A TensorFlow model for real-world image text extraction problems.
This folder contains the code needed to train a new Attention OCR model on the FSNS dataset dataset to transcribe street names in France. You can also use it to train it on your own data.
More details can be found in our paper:
"Attention-based Extraction of Structured Information from Street View Imagery"
Authors: Zbigniew Wojna [email protected], Alexander Gorban [email protected]
Pull requests: alexgorban
- Installed TensorFlow library (instructions).
- At least 158Gb of free disk space to download FSNS dataset:
aria2c -c -j 20 -i ../street/python/fsns_urls.txt
- 16Gb of RAM or more, 32Gb is recommended.

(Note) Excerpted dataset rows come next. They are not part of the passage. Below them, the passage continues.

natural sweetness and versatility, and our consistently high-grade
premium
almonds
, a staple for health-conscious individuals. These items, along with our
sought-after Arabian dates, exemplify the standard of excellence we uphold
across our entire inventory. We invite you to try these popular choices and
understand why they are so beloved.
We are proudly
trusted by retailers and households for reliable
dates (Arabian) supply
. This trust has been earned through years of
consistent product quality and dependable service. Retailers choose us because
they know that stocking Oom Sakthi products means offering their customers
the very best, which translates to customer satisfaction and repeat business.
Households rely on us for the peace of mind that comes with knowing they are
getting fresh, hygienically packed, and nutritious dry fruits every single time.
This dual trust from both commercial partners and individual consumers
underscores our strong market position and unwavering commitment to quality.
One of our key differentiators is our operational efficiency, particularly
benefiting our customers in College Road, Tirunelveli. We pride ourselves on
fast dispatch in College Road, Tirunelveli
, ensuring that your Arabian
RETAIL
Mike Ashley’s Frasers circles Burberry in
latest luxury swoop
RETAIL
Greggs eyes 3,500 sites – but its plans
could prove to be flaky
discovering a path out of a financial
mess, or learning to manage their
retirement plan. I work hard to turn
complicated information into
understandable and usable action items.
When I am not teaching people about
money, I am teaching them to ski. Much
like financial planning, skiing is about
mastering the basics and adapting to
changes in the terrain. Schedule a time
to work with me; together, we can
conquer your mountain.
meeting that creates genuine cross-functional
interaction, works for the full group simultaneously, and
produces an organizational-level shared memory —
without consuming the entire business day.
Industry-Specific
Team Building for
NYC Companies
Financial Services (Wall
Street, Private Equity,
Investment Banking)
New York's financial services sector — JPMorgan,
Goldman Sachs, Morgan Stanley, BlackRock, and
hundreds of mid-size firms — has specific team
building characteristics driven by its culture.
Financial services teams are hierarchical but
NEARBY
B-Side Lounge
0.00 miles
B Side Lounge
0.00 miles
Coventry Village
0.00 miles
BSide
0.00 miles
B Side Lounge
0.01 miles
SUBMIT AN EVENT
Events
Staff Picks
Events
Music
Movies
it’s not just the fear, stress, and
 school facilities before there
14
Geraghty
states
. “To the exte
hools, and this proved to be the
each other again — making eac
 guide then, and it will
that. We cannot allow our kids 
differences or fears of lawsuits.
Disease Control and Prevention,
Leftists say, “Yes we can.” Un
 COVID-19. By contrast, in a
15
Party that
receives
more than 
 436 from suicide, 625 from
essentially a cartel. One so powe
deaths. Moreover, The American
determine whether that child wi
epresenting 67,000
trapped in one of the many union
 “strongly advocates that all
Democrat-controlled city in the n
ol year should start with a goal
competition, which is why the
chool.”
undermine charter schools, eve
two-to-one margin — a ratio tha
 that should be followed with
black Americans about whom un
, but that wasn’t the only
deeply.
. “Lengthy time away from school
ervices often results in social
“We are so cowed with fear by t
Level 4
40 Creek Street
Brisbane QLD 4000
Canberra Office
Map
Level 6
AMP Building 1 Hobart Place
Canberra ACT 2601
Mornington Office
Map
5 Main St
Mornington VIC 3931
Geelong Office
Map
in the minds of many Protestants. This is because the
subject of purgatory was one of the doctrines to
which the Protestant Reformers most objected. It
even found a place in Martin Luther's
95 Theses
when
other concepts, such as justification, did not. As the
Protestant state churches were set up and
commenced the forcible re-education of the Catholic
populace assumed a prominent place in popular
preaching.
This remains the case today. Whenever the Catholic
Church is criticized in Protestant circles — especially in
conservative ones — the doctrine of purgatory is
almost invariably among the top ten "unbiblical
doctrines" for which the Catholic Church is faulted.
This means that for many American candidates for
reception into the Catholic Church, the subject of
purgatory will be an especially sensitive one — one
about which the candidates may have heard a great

- The train.py works with in both modes CPU and GPU, using GPU is preferable. The GPU mode was tested with Titan X and GTX980.
To run all unit tests:
python -m unittest discover -p '*_test.py'
To train from scratch:
python train.py
To train a model using a pre-trained inception weights as initialization:
wget http://download.tensorflow.org/models/inception_v3_2016_08_28.tar.gz
tar xf inception_v3_2016_08_28.tar.gz
python train.py --checkpoint_inception=inception_v3.ckpt
To fine tune the Attention OCR model using a checkpoint:
wget http://download.tensorflow.org/models/attention_ocr_2017_05_01.tar.gz
tar xf attention_ocr_2017_05_01.tar.gz
python train.py --checkpoint=model.ckpt-232572
This code is a modified version of the internal model we used for our paper. Currently it reaches 82.71% full sequence accuracy after 215k steps of training. The main difference between this version and the version used in the paper - for the paper we used a distributed training with 50 GPU (K80) workers (asynchronous updates), the provided checkpoint was created using this code after ~60 hours of training on a single GPU (Titan X).